Long Term Ag Research
July 1st, 2020
On a windy June day, microbiologist Tom Moorman lifts a metal lid and reveals a collection of bottles, tubes, meters, and cables in a shallow pit on the edge of a farm field.
“So you see in those bottles labeled 17, 18, 19, 22,” Moorman, says.
Moorman works for the Agricultural Research Service of the US Department of Agriculture in Ames, Iowa. He explains that each bottle collects water running off one specific plot. His research team grows corn and soybeans. About half the plots are “business as usual”—planted, fertilized, harvested, and so forth the way a local farmer might do it. But the others are what Moorman and his colleagues call “aspirational.”
“So we have two basic ones that we’re looking at here, rye cover crops, which we’ve looked at for quite some time. But this particular treatment instead of rye, we’re trying to grow winter camelina,” Moorman, says.

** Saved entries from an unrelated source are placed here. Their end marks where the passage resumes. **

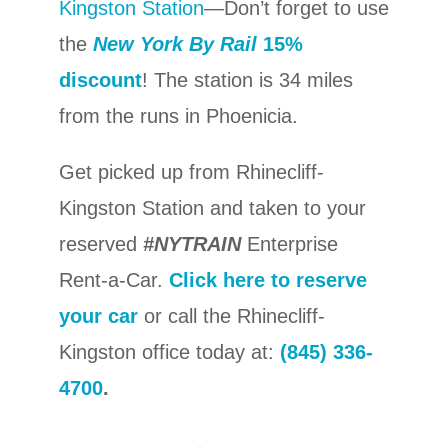
Kingston Station
—Don’t forget to use
the
New York By Rail
15%
discount
! The station is 34 miles
from the runs in Phoenicia.
Get picked up from Rhinecliff-
Kingston Station and taken to your
reserved
#NYTRAIN
Enterprise
Rent-a-Car.
Click here to reserve
your car
or call the Rhinecliff-
Kingston office today at:
(845) 336-
4700
.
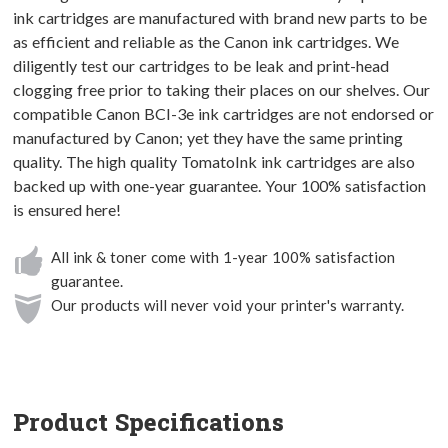
ink cartridges are manufactured with brand new parts to be
as efficient and reliable as the Canon ink cartridges. We
diligently test our cartridges to be leak and print-head
clogging free prior to taking their places on our shelves. Our
compatible Canon BCI-3e ink cartridges are not endorsed or
manufactured by Canon; yet they have the same printing
quality. The high quality TomatoInk ink cartridges are also
backed up with one-year guarantee. Your 100% satisfaction
is ensured here!
All ink & toner come with 1-year 100% satisfaction
guarantee.
Our products will never void your printer's warranty.
Product Specifications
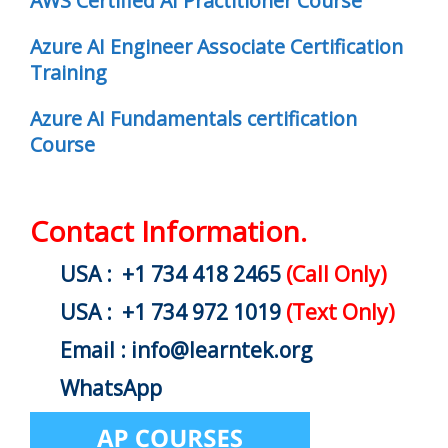
AWS Certified AI Practitioner Course
Azure AI Engineer Associate Certification
Training
Azure AI Fundamentals certification
Course
Contact Information.
USA : +1 734 418 2465
(Call Only)
USA : +1 734 972 1019
(Text Only)
Email : info@learntek.org
WhatsApp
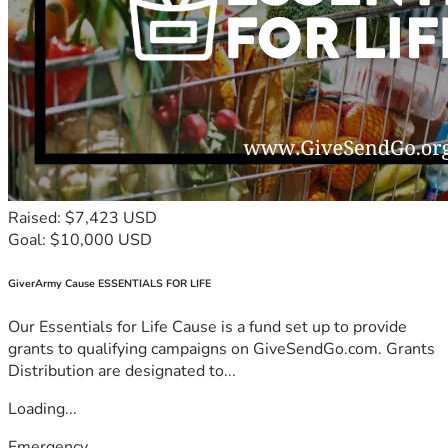
Raised: $7,423 USD
Goal: $10,000 USD
GiverArmy Cause ESSENTIALS FOR LIFE
Our Essentials for Life Cause is a fund set up to provide
grants to qualifying campaigns on GiveSendGo.com. Grants
Distribution are designated to...
Loading...
Emergency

Camelina is an oilseed that can be planted in the fall and harvested in the summer even as soybeans are growing in the rows around it. Moorman’s looking at whether the camelina helps reduce nutrient runoff. He measures that in the water collected in those plastic bottles. He’s also hopeful camelina, or some other option, could ultimately offer Midwest farmers a third cash crop in addition to corn and soybeans.
“Agricultural scientists in the Midwest have spent a lot of time thinking about another big third crop. And we haven’t come up with it exactly yet,” Moorman, says.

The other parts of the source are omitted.